I apologize ahead of time if this is the wrong place to post this, I wasn't sure.

Basically my situation is this:

I live in Denmark and the industry is "screaming" for engineers, which is true if you have +5 years worth of experience, which I don't (got my degree in January 2019). I only have a 25 week mandatory internship worth of experience, my reason for not having been a student worker at an engineering company during my time at university is a combination of being ill and simply not having the time to work.

I've also been looking for a job since October 2018, and I have good grades, good recommendations and do well at the job interview but I'm always rejected due to there being a candidate with more experience than me.

I'm basically fed up with the job market in my own country at this point and have been looking into finding a job in a different country, that specific country being Canada (since it mirrors mostly what my own country is like).

I'm hoping to reach out to some canadians or non-canadians working in Canada who have either immigrated, moved or otherwise who can hopefully answer some of my questions and share their experience with the canadian work life.

My general questions are:

- What's it like working in Canada?
- What's it like living in Canada, and how are canadians typically towards foreigners?
- From what I've seen there seems to be a lot of Electrical/Power Engineering jobs available, does this sound correct?
- Will I be required to learn french or does that depend on where in the country I reside?
- What's my best chance of a potential employer taking my application seriously?
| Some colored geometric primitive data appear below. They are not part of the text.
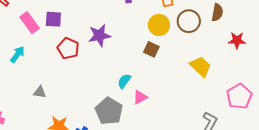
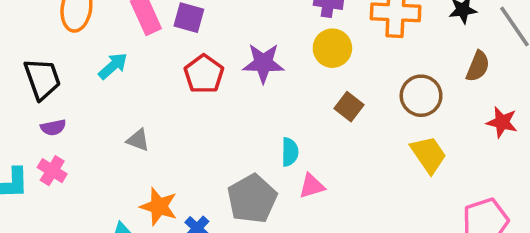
brown circle: (189, 21) -> (421, 96), moved
yellow circle: (159, 25) -> (332, 48), moved
cyan semicircle: (124, 81) -> (290, 152), turned 133

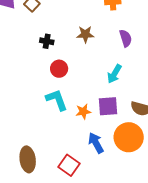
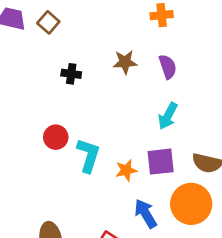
purple semicircle: (126, 38) -> (168, 67), moved
red circle: (59, 69) -> (56, 137), moved
cyan L-shape: (57, 100) -> (88, 155), turned 40

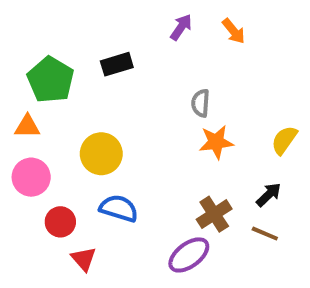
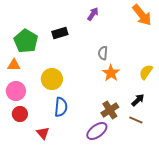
orange arrow: (234, 31) -> (142, 15), moved, size x1.6
orange star: (216, 142) -> (111, 73), turned -30
blue semicircle: (119, 208) -> (61, 107), turned 78
red circle: (60, 222) -> (20, 114), moved

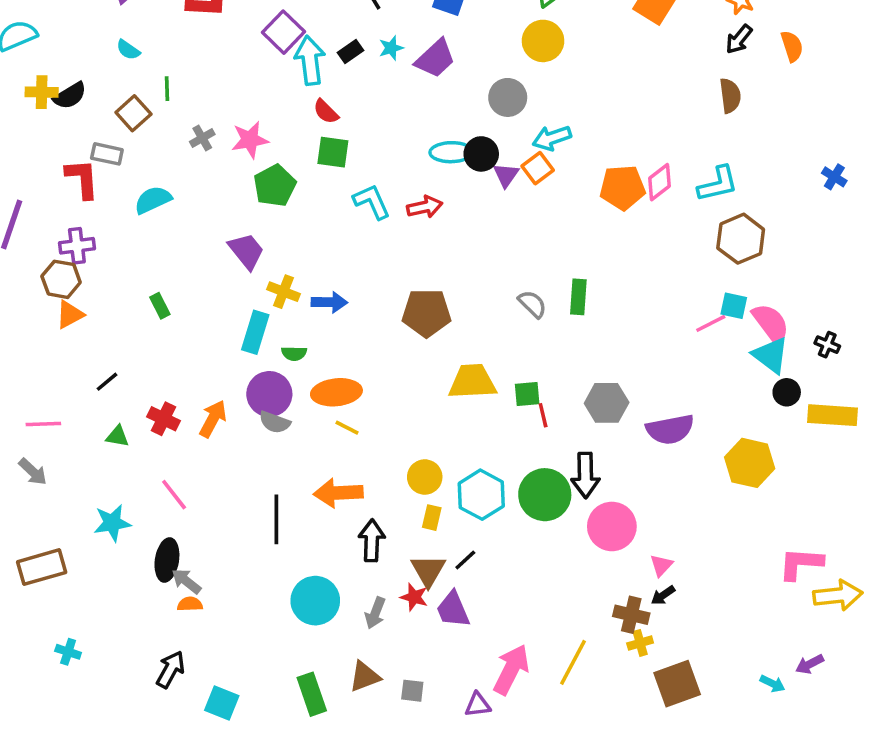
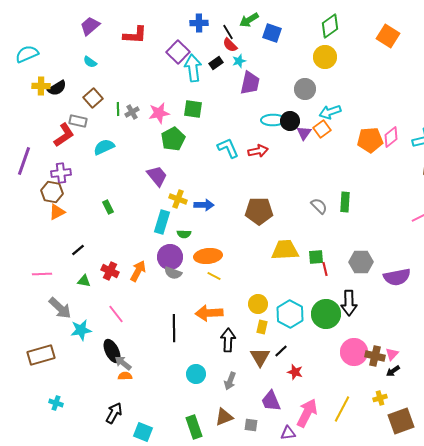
purple trapezoid: (435, 59) -> (250, 83), moved, turned -35
green line: (167, 89) -> (118, 109), moved
red semicircle: (326, 112) -> (230, 45), moved
green square: (333, 152) -> (193, 109), moved
red L-shape: (82, 179) -> (64, 135), turned 60
gray arrow: (33, 472) -> (60, 308), moved, size x1.4
pink circle: (612, 526) -> (354, 352), moved
black ellipse: (167, 560) -> (112, 351), turned -35
red star: (414, 597) -> (295, 372), moved
cyan circle: (315, 601) -> (196, 374), size x0.7
purple trapezoid: (453, 609) -> (271, 401), moved
brown cross: (631, 615) -> (375, 356), moved

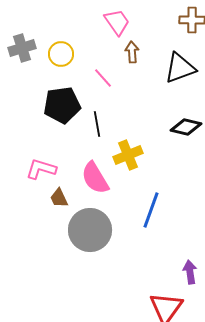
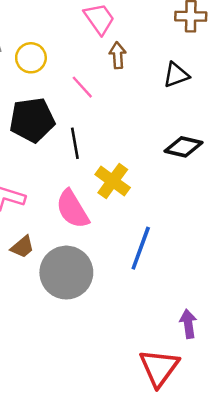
black triangle: (180, 68) -> (176, 75), size x0.7
yellow cross: (128, 155) -> (113, 181), turned -32
brown trapezoid: (59, 198) -> (22, 247), moved, turned -105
I also have a couple of technical questions:
- I assume Canada follows the IEEE standards, is this true?
- In what areas of Electrical Power and Energy Engineering fields are Canada particularly strong in?
- If you've followed the IEC standards previously, was it a hard transition into IEEE (If Canada follows these standards).
- What are some canadian companies I can check out? (I already know WSP, I'm not picky about whether it's a big or small company).

All I really want is some advice since I'm at my wits end and there doesn't seem to be any chance I can get a job in my own country.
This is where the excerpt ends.